It turns out natural gas is one of the most significant raw materials in this regard: in the late 20th century, natural gas prices remained low and stable, stimulating the mass production of cheap nitrogen-based fertilizer, the backbone of today’s production agriculture. Cheap oil played an equally important role, as it is needed to manufacture transportation fuels and most agricultural chemicals.
Bottom line: American production agriculture critically depends on low and stable prices of oil and natural gas. Its no surprise such prices have been volatile and rising in the past decade. In the case of natural gas, volatile and rising prices have led to record increases in nitrogen fertilizer prices. Ask any American farmer how this cost alone has recently reduced farm profits. The International Fertilizer Industry Association recently published a worldwide fertilizer trade flow analysis showing a growing trend that the vast majority of the supply of U.S. nitrogen fertilizer is for the first time imported from overseas (www.icispricing.com). We believe better methods are needed to manufacture cheap nitrogen fertilizer without natural gas as a raw material - especially methods that promote local manufacturing in large and small communities alike.
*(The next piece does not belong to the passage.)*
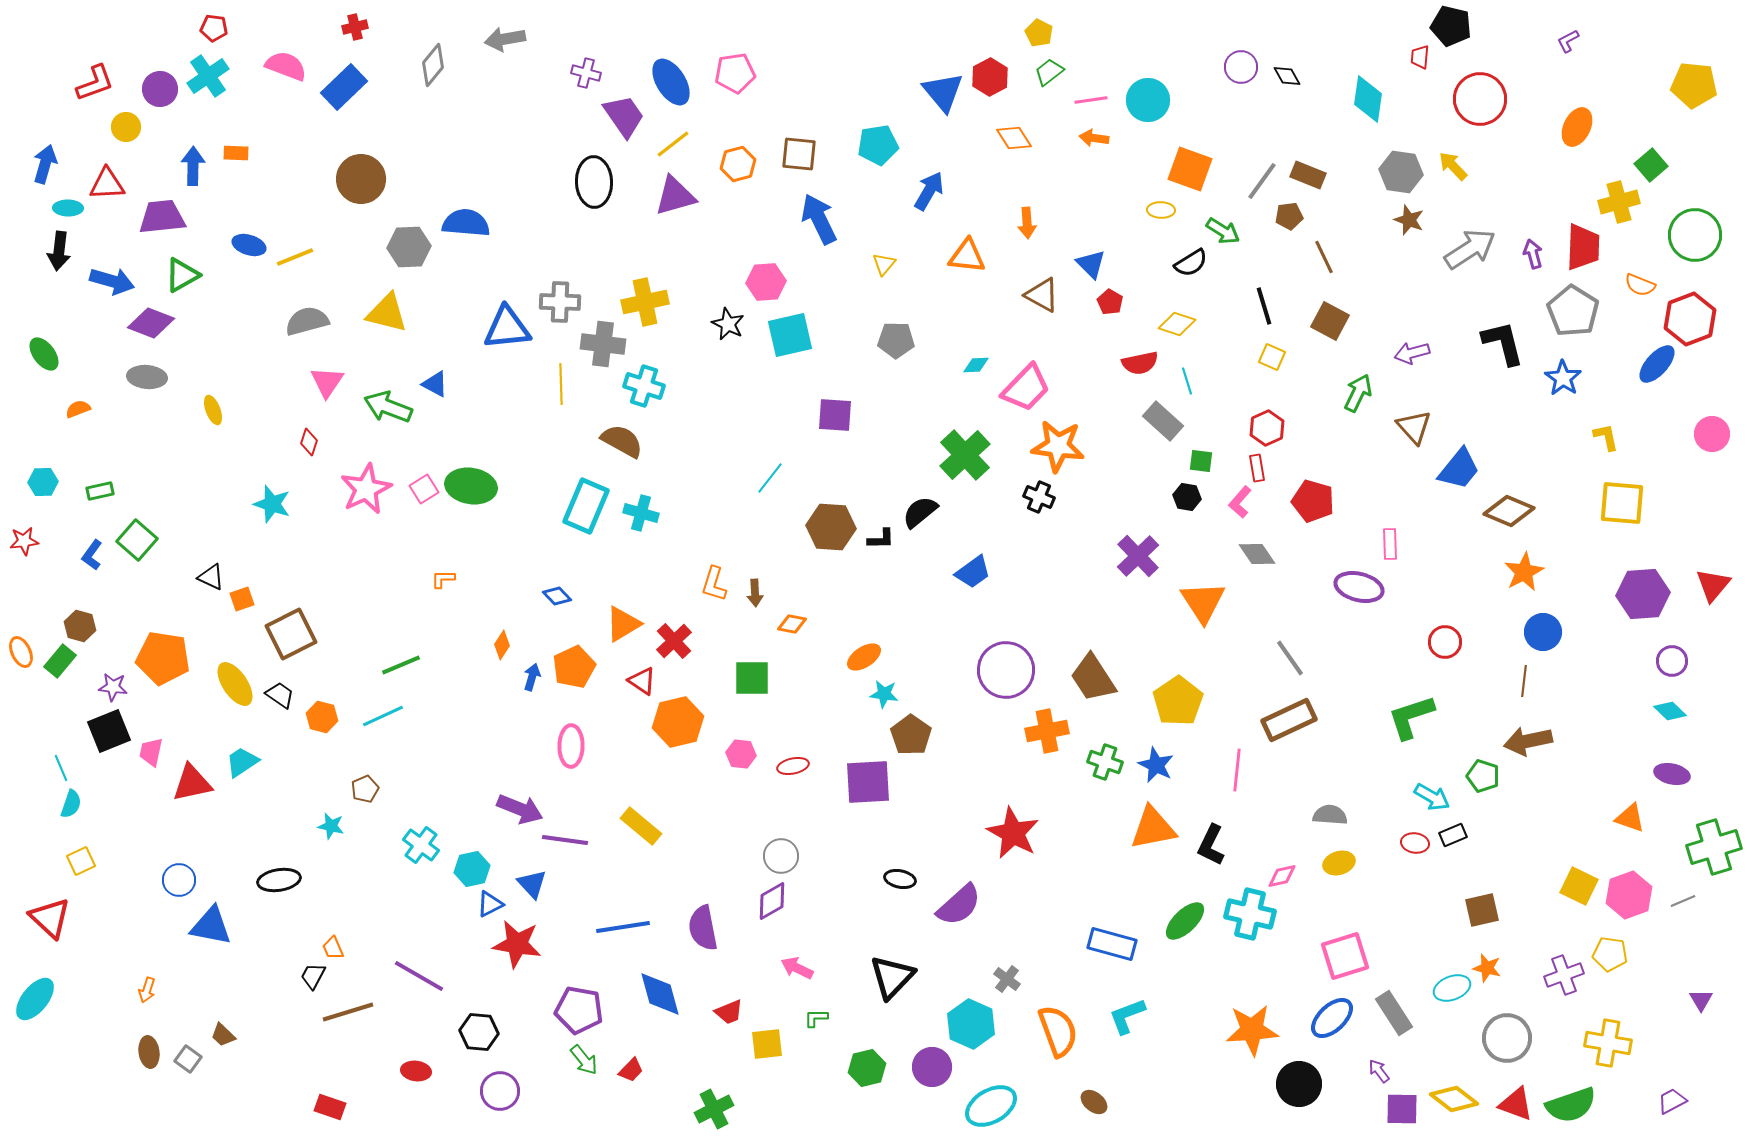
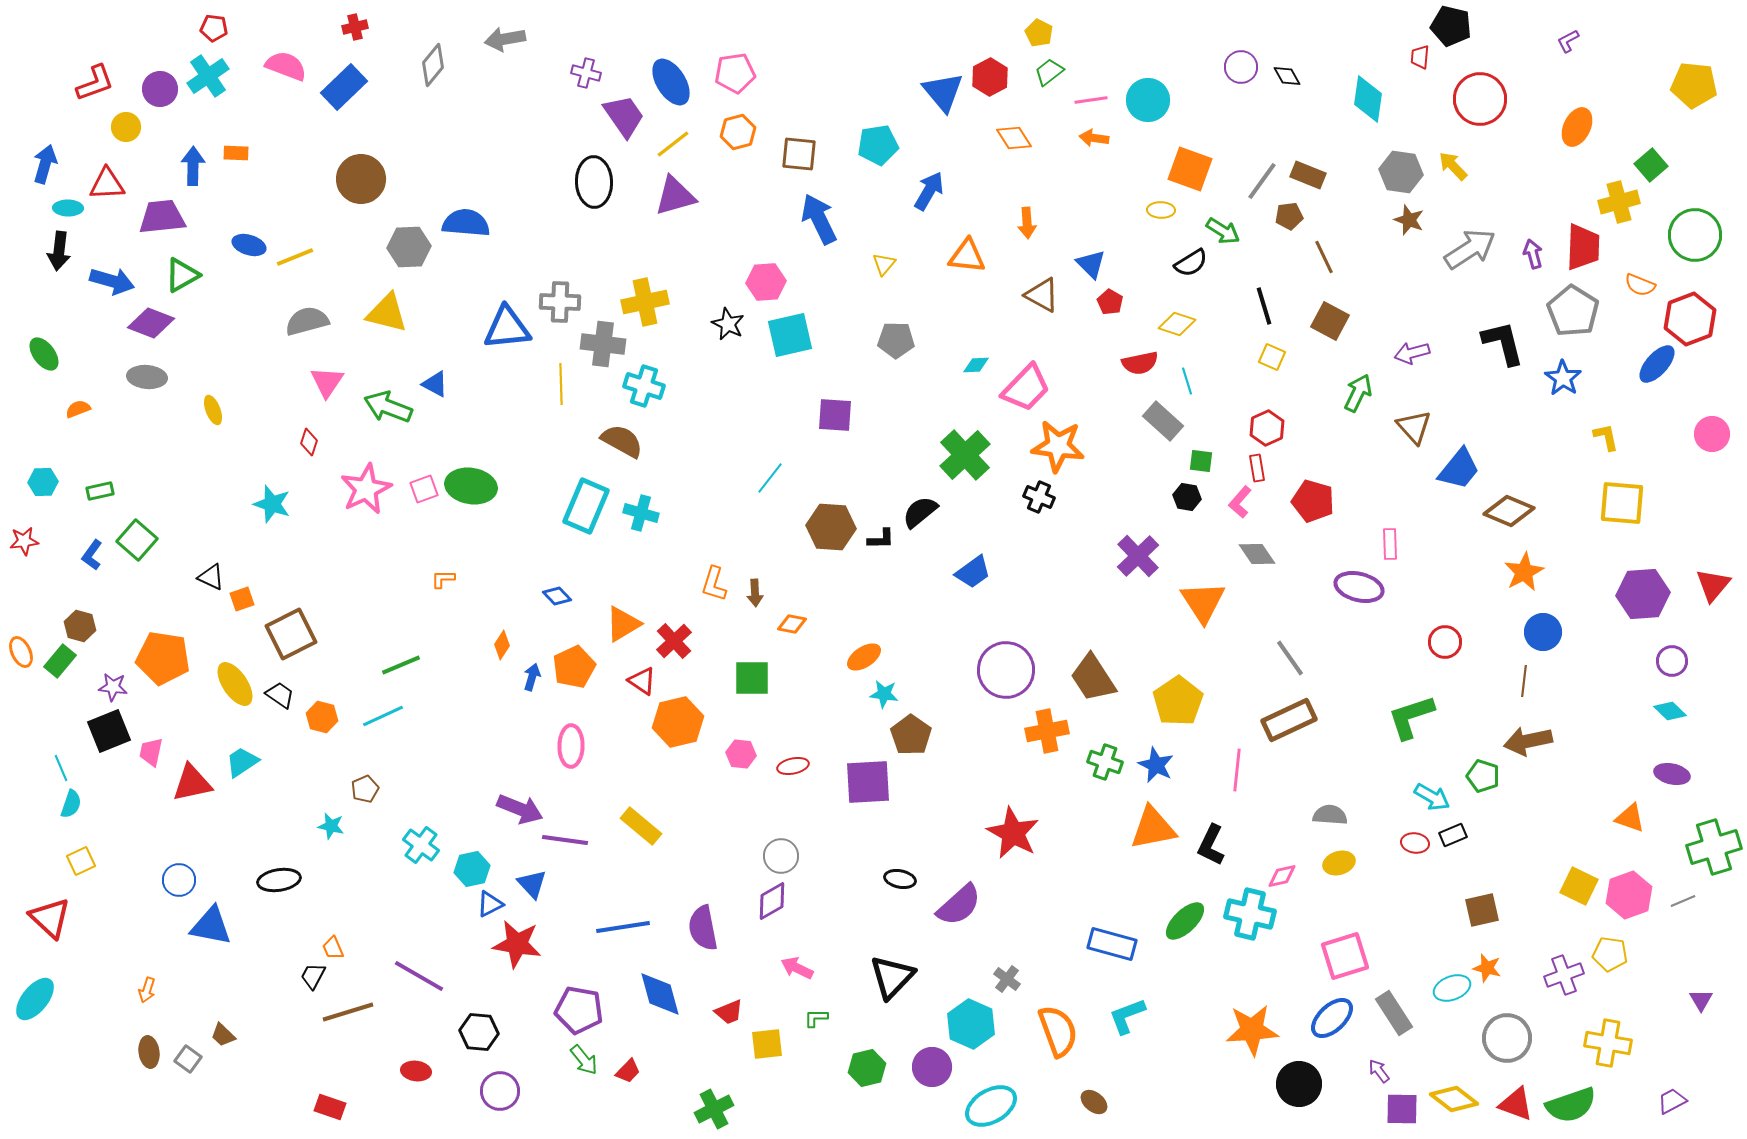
orange hexagon at (738, 164): moved 32 px up
pink square at (424, 489): rotated 12 degrees clockwise
red trapezoid at (631, 1070): moved 3 px left, 1 px down
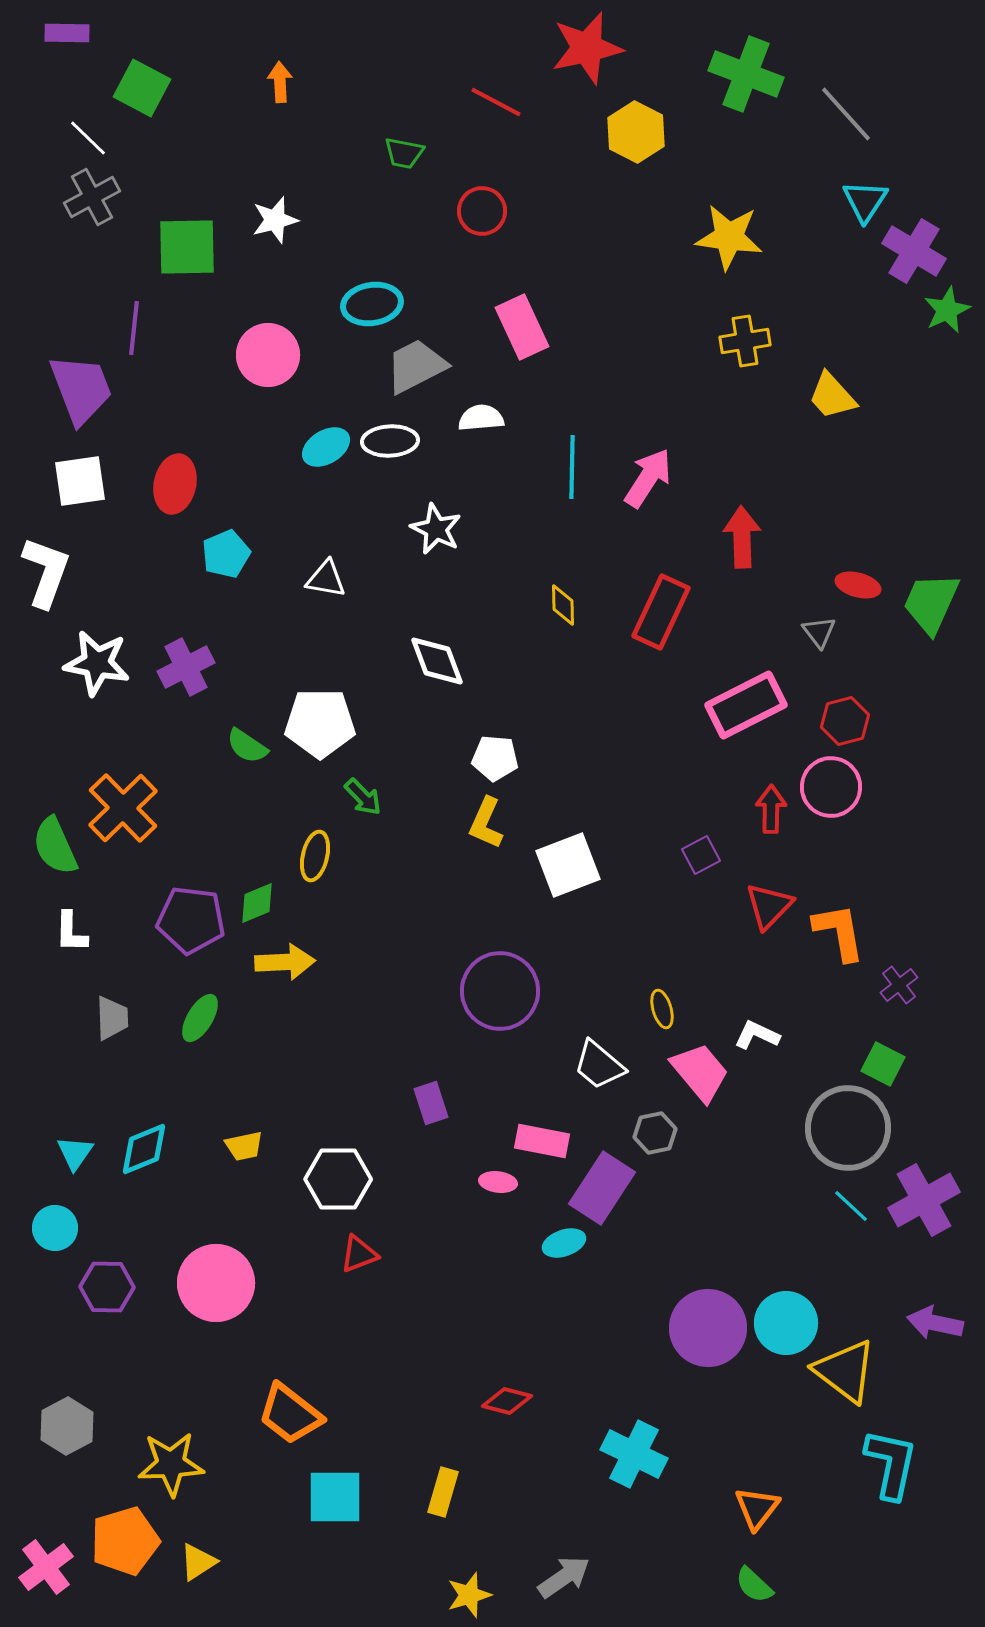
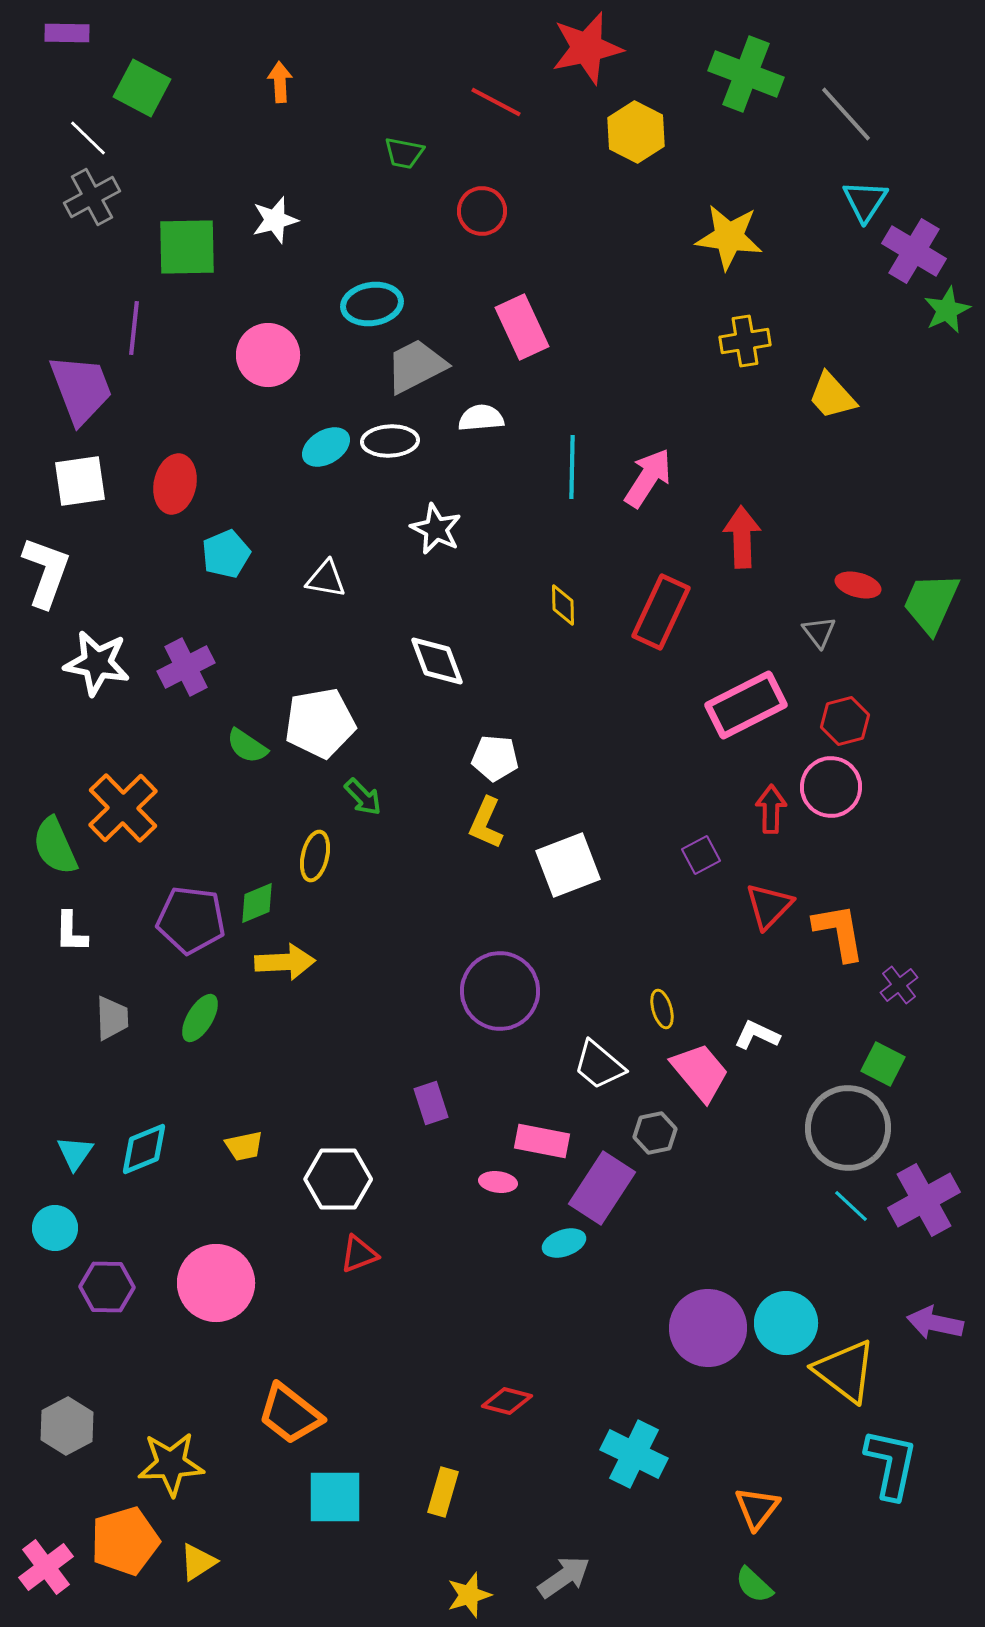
white pentagon at (320, 723): rotated 10 degrees counterclockwise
The benefits of the green revolution came at a price – depleted nutrients in top soils and decreased top soil depth, increased soil compaction, and decreased water quality, to name a few. Furthermore, several leading economists are expressing concern that, at the rapid rate the world population is now growing, global food demand will sooner or later exceed supply (National Geographic June 2009). Thus, a major challenge in producing sufficient food while reducing negative economic and environmental impacts is to find cost points where profitability and sustainability intersect. We believe one such cost point may be vermicomposting, a process using worms to convert organic wastes into cheap, nitrogen-based soil amendments.